> Exercise brief: Only the text of the records below belongs in the answer, copied exactly, with pictures omitted.

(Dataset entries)
--
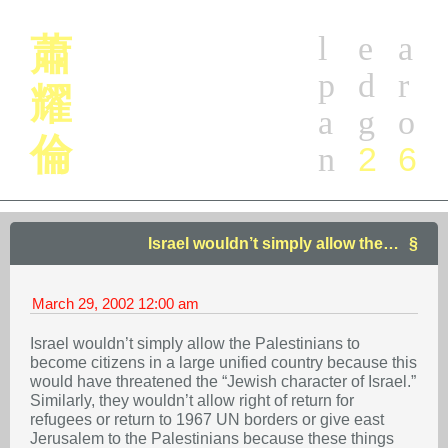
l
e
a
蕭
p
d
r
耀
a
g
o
倫
2
6
n
Israel wouldn’t simply allow the…
March 29, 2002
12:00 am
Israel wouldn’t simply allow the Palestinians to
become citizens in a large unified country because this
would have threatened the “Jewish character of Israel.”
Similarly, they wouldn’t allow right of return for
refugees or return to 1967 UN borders or give east
Jerusalem to the Palestinians because these things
--
> Your response:
l
e
a
蕭
p
d
r
耀
a
g
o
倫
2
6
n
Israel wouldn’t simply allow the…
March 29, 2002
12:00 am
Israel wouldn’t simply allow the Palestinians to
become citizens in a large unified country because this
would have threatened the “Jewish character of Israel.”
Similarly, they wouldn’t allow right of return for
refugees or return to 1967 UN borders or give east
Jerusalem to the Palestinians because these things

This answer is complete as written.